東急百貨店の渋谷・本店が2023年1月31日(火)をもって営業を終了した。その翌々日に立ち寄る機会があって、スナップしてきた。
当日以降の状況が知りたい人もいるかもしれないから、ノートにシェアしておく。

スナップ写真(9枚)はこちら

道玄坂下からもよく見える
文化村通りのどん突きのランドマークだ
地上9階・地下3階(+塔屋2F) 高さ40.65mのビルは1967年築

ニュースによれば2027年に地上36階地下4階、高さ164.8mの複合施設に生まれ変わるとのことだ。低層階から順にBunkamuraと共鳴するアート&カルチャーな施設、ラグジュアリーホテル、高級賃貸レジデンスを抱えることになる。LVMHグループの不動産関連会社と共同開発するという華やかさは、いかにも東急らしい。
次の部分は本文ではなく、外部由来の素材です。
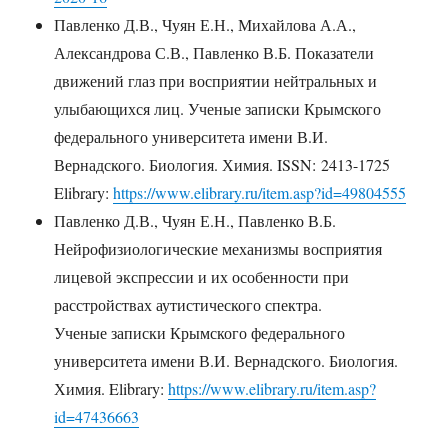
Павленко Д.В., Чуян Е.Н., Михайлова А.А.,
Александрова С.В., Павленко В.Б. Показатели
движений глаз при восприятии нейтральных и
улыбающихся лиц. Ученые записки Крымского
федерального университета имени В.И.
Вернадского. Биология. Химия. ISSN: 2413-1725
Elibrary:
https://www.elibrary.ru/item.asp?id=49804555
Павленко Д.В., Чуян Е.Н., Павленко В.Б.
Нейрофизиологические механизмы восприятия
лицевой экспрессии и их особенности при
расстройствах аутистического спектра.
Ученые записки Крымского федерального
университета имени В.И. Вернадского. Биология.
Химия. Elibrary:
https://www.elibrary.ru/item.asp?
id=47436663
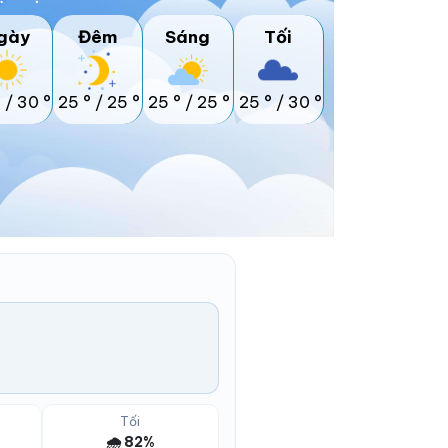
gày
Đêm
Sáng
Tối
°
/
30 °
25 °
/
25 °
25 °
/
25 °
25 °
/
30 °
Tối
🌧️ 82%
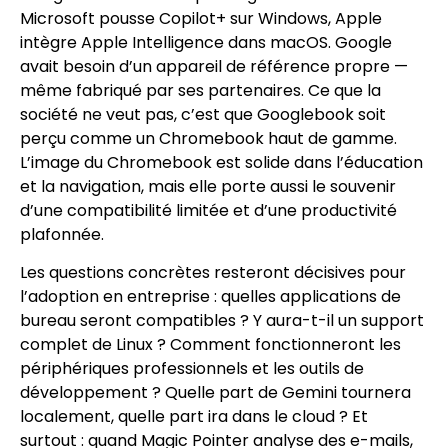
Microsoft pousse Copilot+ sur Windows, Apple
intègre Apple Intelligence dans macOS. Google
avait besoin d’un appareil de référence propre —
même fabriqué par ses partenaires. Ce que la
société ne veut pas, c’est que Googlebook soit
perçu comme un Chromebook haut de gamme.
L’image du Chromebook est solide dans l’éducation
et la navigation, mais elle porte aussi le souvenir
d’une compatibilité limitée et d’une productivité
plafonnée.
Les questions concrètes resteront décisives pour
l’adoption en entreprise : quelles applications de
bureau seront compatibles ? Y aura-t-il un support
complet de Linux ? Comment fonctionneront les
périphériques professionnels et les outils de
développement ? Quelle part de Gemini tournera
localement, quelle part ira dans le cloud ? Et
surtout : quand Magic Pointer analyse des e-mails,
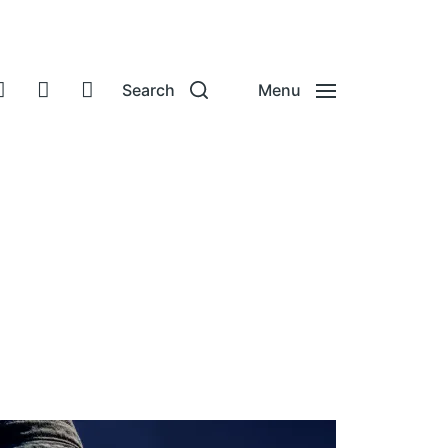
Search
Menu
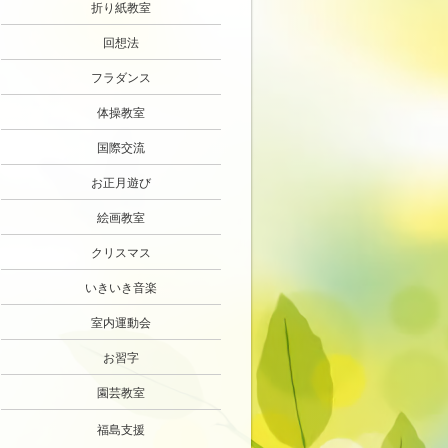
折り紙教室
回想法
フラダンス
体操教室
国際交流
お正月遊び
絵画教室
クリスマス
いきいき音楽
室内運動会
お習字
園芸教室
福島支援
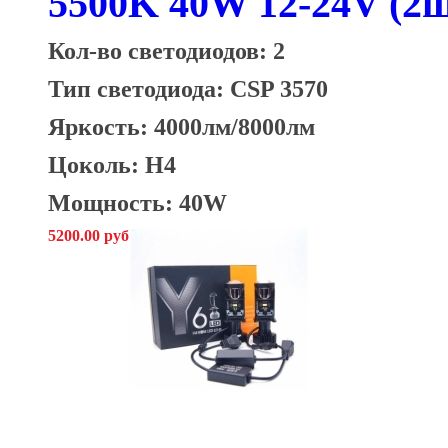
5500K 40W 12-24V (2ш
Кол-во светодиодов: 2
Тип светодиода: CSP 3570
Яркость:
4000лм/8000лм
Цоколь: H4
Мощность: 40W
5200.00 руб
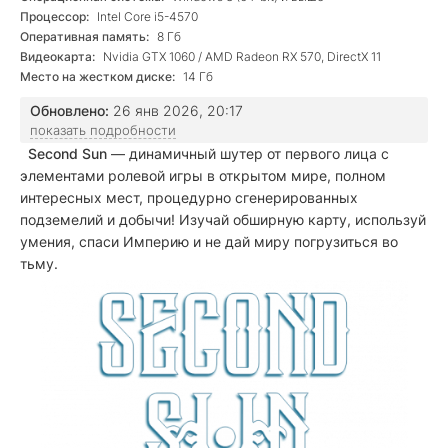
Процессор:
Intel Core i5-4570
Оперативная память:
8 Гб
Видеокарта:
Nvidia GTX 1060 / AMD Radeon RX 570, DirectX 11
Место на жестком диске:
14 Гб
Обновлено:
26 янв 2026, 20:17
показать подробности
Second Sun
— динамичный шутер от первого лица с
элементами ролевой игры в открытом мире, полном
интересных мест, процедурно сгенерированных
подземелий и добычи! Изучай обширную карту, используй
умения, спаси Империю и не дай миру погрузиться во
тьму.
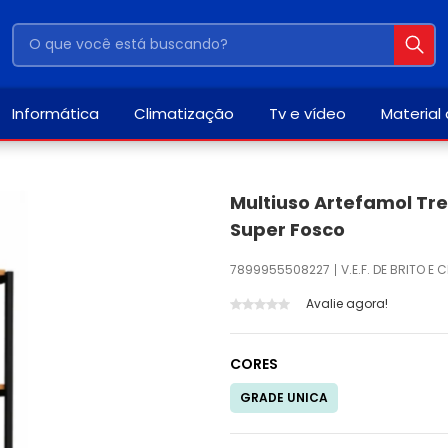
Informática
Climatização
Tv e vídeo
Material
Multiuso Artefamol Tre
Super Fosco
7899955508227
V.E.F. DE BRITO E C
Avalie agora!
CORES
GRADE UNICA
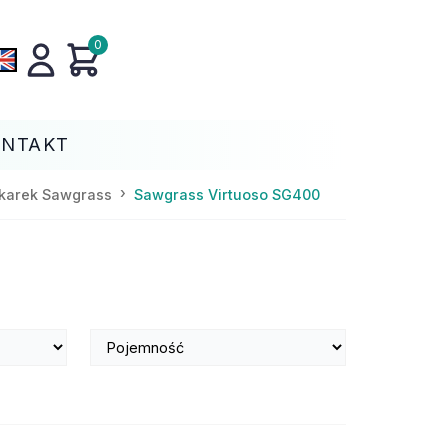
0
ONTAKT
karek Sawgrass
Sawgrass Virtuoso SG400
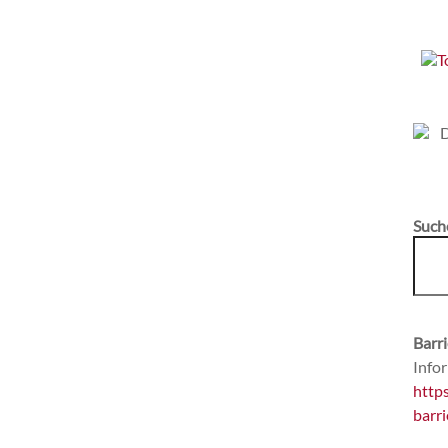
Such
Barri
Infor
http
barri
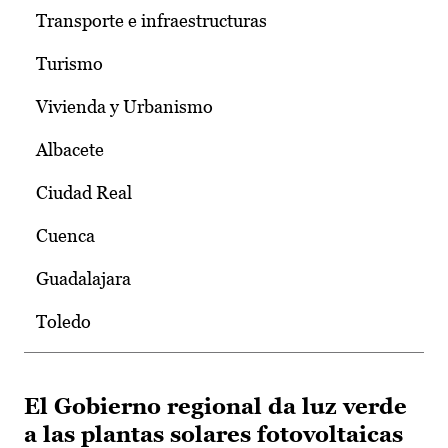
Transporte e infraestructuras
Turismo
Vivienda y Urbanismo
Albacete
Ciudad Real
Cuenca
Guadalajara
Toledo
El Gobierno regional da luz verde
a las plantas solares fotovoltaicas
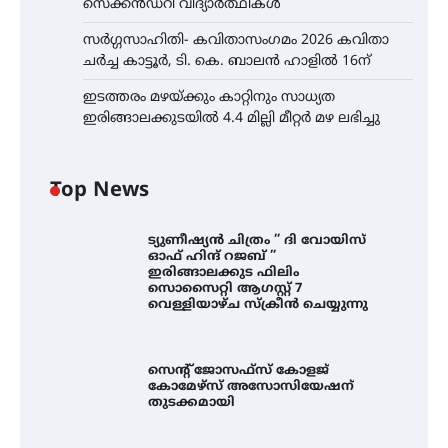
സെക്കൻഡറി വിദ്യാർത്ഥികൾ
സർഗ്ഗസാഹിതി- കവിതാസംഗമം 2026 കവിതാ
ചർച്ച കാട്ടൂർ, ടി. കെ. ബാലൻ ഹാളിൽ 16ന്
ഇടത്തരം മഴയ്ക്കും കാറ്റിനും സാധ്യത
ഇരിങ്ങാലക്കുടയിൽ 4.4 മില്ലി മീറ്റർ മഴ ലഭിച്ചു
Top News
ട്യുണീഷ്യൻ ചിത്രം ” ദി വോയിസ്
ഓഫ് ഹിന്ദ് റജബ് ”
ഇരിങ്ങാലക്കുട ഫിലിം
സൊസൈറ്റി ആഗസ്റ്റ് 7
വെള്ളിയാഴ്ച സ്‌ക്രീൻ ചെയ്യുന്നു
സെന്റ് ജോസഫ്സ് കോളജ്
കോമേഴ്‌സ് അസോസിയേഷന്
തുടക്കമായി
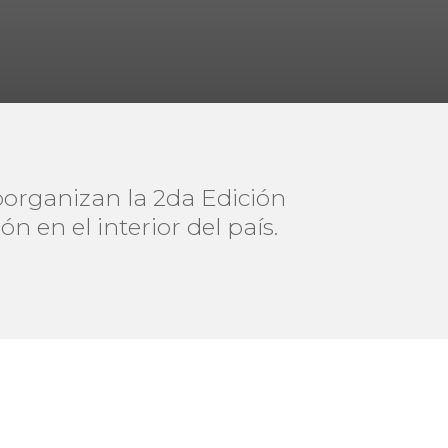
oorganizan la 2da Edición
 en el interior del país.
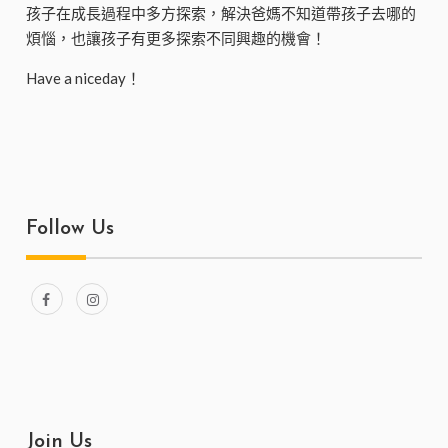
孩子在成長過程中多方探索，解決爸媽不知道帶孩子去哪的
煩惱，也讓孩子有更多探索不同興趣的機會！
Have a niceday！
Follow Us
Join Us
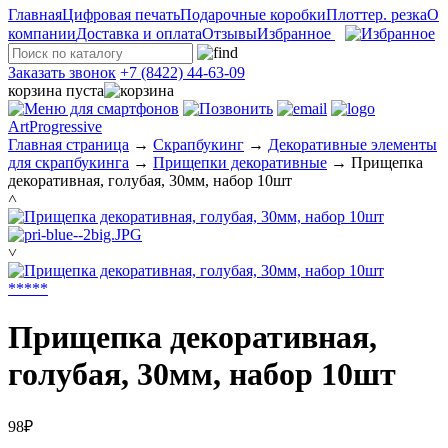
Главная
Цифровая печать
Подарочные коробки
Плоттер. резка
О
компании
Доставка и оплата
Отзывы
Избранное
Заказать звонок
+7 (8422) 44-63-09
корзина пуста
ArtProgressive
Главная страница
→
Скрапбукинг
→
Декоративные элементы
для скрапбукинга
→
Прищепки декоративные
→
Прищепка
декоративная, голубая, 30мм, набор 10шт
˄
˅
*
*
*
*
*
Прищепка декоративная,
голубая, 30мм, набор 10шт
98₽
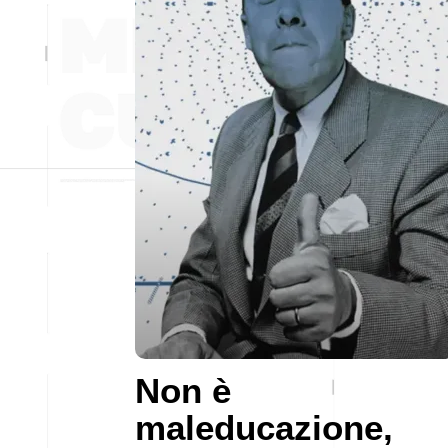
Non è
maleducazione,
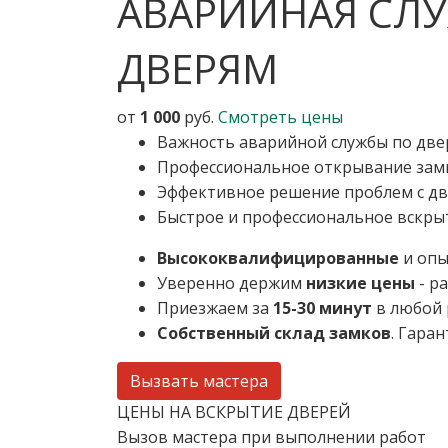
АВАРИЙНАЯ СЛУ
ДВЕРЯМ
от
1 000
руб.
Смотреть цены
Важность аварийной службы по две
Профессиональное открывание зам
Эффективное решение проблем с д
Быстрое и профессиональное вскры
Высококвалифицированные
и опы
Уверенно держим
низкие цены
- р
Приезжаем за
15-30 минут
в любой 
Собственный склад замков
. Гара
Вызвать мастера
ЦЕНЫ НА ВСКРЫТИЕ ДВЕРЕЙ
Вызов мастера при выполнении работ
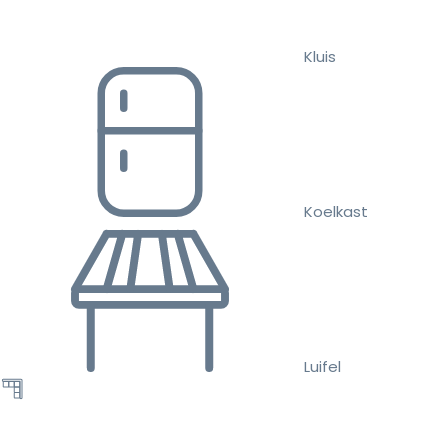
Kluis
Koelkast
Luifel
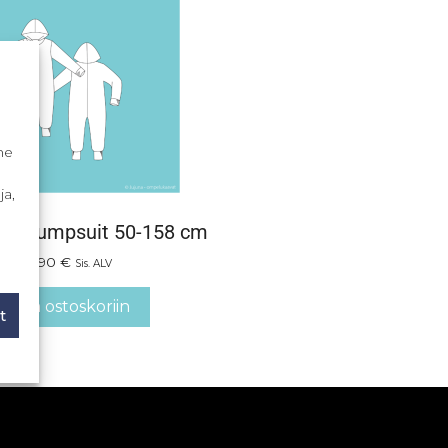
me
ja,
op! -jumpsuit 50-158 cm
16,90
€
Sis. ALV
Lisää ostoskoriin
t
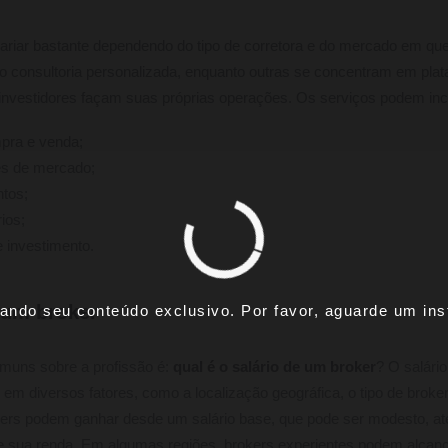
ariar bastante dependendo do tipo de corretora e do mercado em qu
do consultoria personalizada, enquanto outras se concentram em pla
investidores façam suas próprias operações. Os serviços podem incl
pra e venda;
es de mercado;
ntos;
rios;
 investimento.
e um broker
ando seu conteúdo exclusivo. Por favor, aguarde um inst
muns sobre a profissão é:
qual é o salário de um broker
? O salário
em diversos fatores, como a localização geográfica, o tipo de broker
okers podem ganhar desde um salário base, que pode ser modesto, 
sua renda. Em algumas regiões, brokers experientes podem alcançar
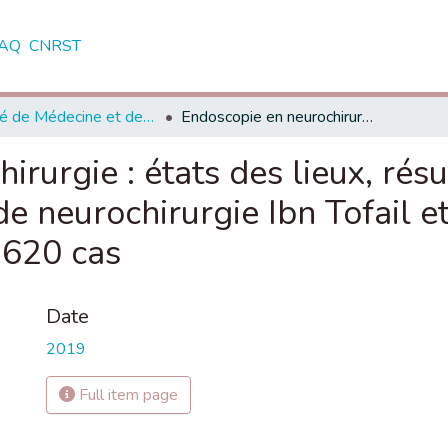
AQ
CNRST
Faculté de Médecine et de Pharmacie - Marrakech
Endoscopie en neurochirurgie : états des lieux, résultat de 11 ans d’exercice au service de neurochirurgie Ibn Tofail et perspectives d’avenir. A propos de 620 cas
rurgie : états des lieux, rés
de neurochirurgie Ibn Tofail e
 620 cas
Date
2019
Full item page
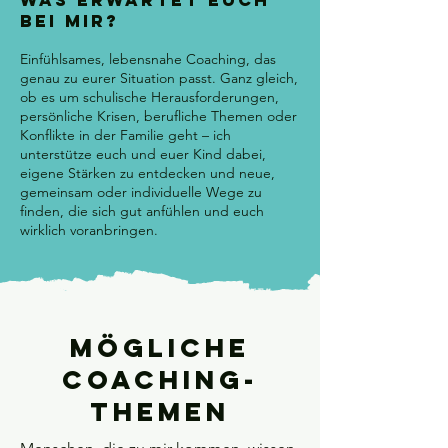
bei mir?
Einfühlsames, lebensnahe Coaching, das
genau zu eurer Situation passt. Ganz gleich,
ob es um schulische Herausforderungen,
persönliche Krisen, berufliche Themen oder
Konflikte in der Familie geht – ich
unterstütze euch und euer Kind dabei,
eigene Stärken zu entdecken und neue,
gemeinsam oder individuelle Wege zu
finden, die sich gut anfühlen und euch
wirklich voranbringen.
Mögliche
Coaching-
Themen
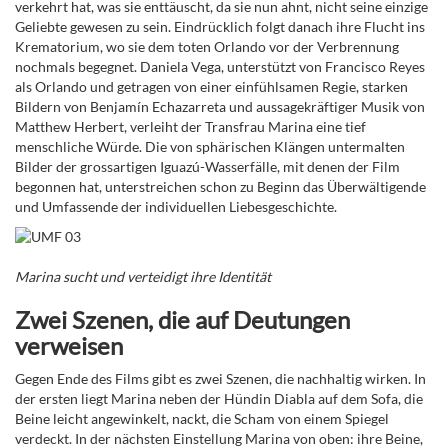
verkehrt hat, was sie enttäuscht, da sie nun ahnt, nicht seine einzige
Geliebte gewesen zu sein. Eindrücklich folgt danach ihre Flucht ins
Krematorium, wo sie dem toten Orlando vor der Verbrennung
nochmals begegnet. Daniela Vega, unterstützt von Francisco Reyes
als Orlando und getragen von einer einfühlsamen Regie, starken
Bildern
von Benjamín Echazarreta
und aussagekräftiger Musik von
Matthew Herbert
, verleiht der Transfrau Marina eine tief
menschliche Würde. Die von sphärischen Klängen untermalten
Bilder der grossartigen Iguazú-Wasserfälle, mit denen der Film
begonnen hat, unterstreichen schon zu Beginn das Überwältigende
und Umfassende der individuellen Liebesgeschichte.
Marina sucht und verteidigt ihre Identität
Zwei Szenen, die auf Deutungen
verweisen
Gegen Ende des Films gibt es zwei Szenen, die nachhaltig wirken. In
der ersten liegt Marina neben der Hündin Diabla auf dem Sofa, die
Beine leicht angewinkelt, nackt, die Scham von einem Spiegel
verdeckt. In der nächsten Einstellung Marina von oben: ihre Beine,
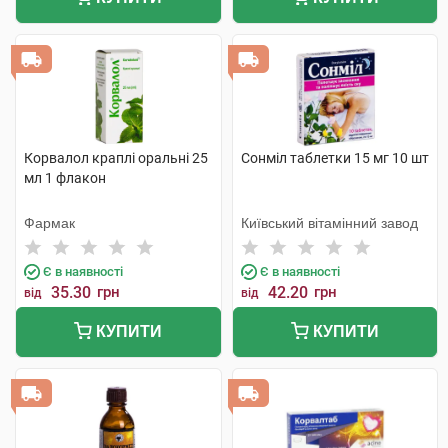
Корвалол краплі оральні 25
Сонміл таблетки 15 мг 10 шт
мл 1 флакон
Фармак
Київський вітамінний завод
Є в наявності
Є в наявності
35.30
грн
42.20
грн
від
від
КУПИТИ
КУПИТИ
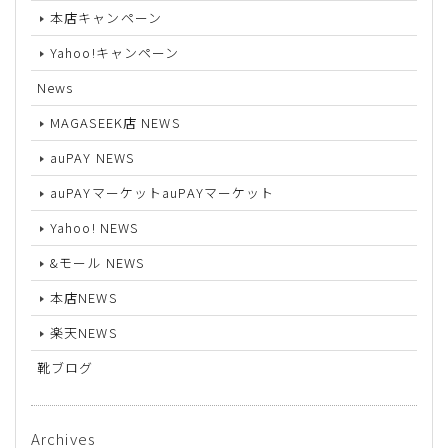
本店キャンペーン
Yahoo!キャンペーン
News
MAGASEEK店 NEWS
auPAY NEWS
auPAYマーケットauPAYマーケット
Yahoo! NEWS
&モール NEWS
本店NEWS
楽天NEWS
靴ブログ
Archives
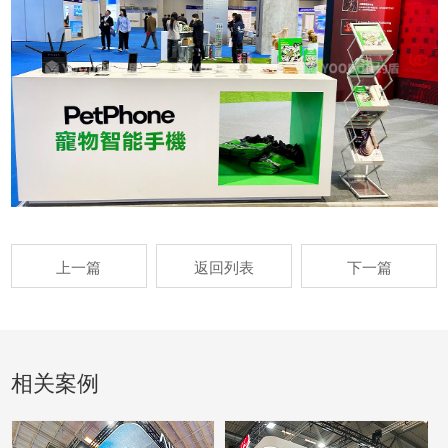
上一篇
返回列表
下一篇
相关案例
ただし、そこに百貨店がそこに入るかは未定となっている。

取引先の多くは「入るとしても別業態」と見立てているそうだから、いずれは、このイベントも一連の鉄道系百貨店の撤退と再開発の文脈の中で語られることになるのだろう。

平日の午後、人通りは少ない
開業から55年、当時20歳の人が今は75歳だ
前を歩く人達が思い出を語っていた
外から見えるエレベーター1台に灯りが点いていた
55年の間にどれだけ多くの人(の思いを)運んだのだろう
もう シャッターは閉じたまま
さよなら東急本店
早く街の活気が戻りますように


あとがき

先に言っておきますが、長い上に駄文なのでお暇な方だけ読んだらいいと思いますよ。

僕と東急本店<本音を言えば>

渋谷のランドマークに敬意を払い、別れを惜しみつつも、実は僕自身は東急本店の営業終了に言うほどの感傷はなかったりする。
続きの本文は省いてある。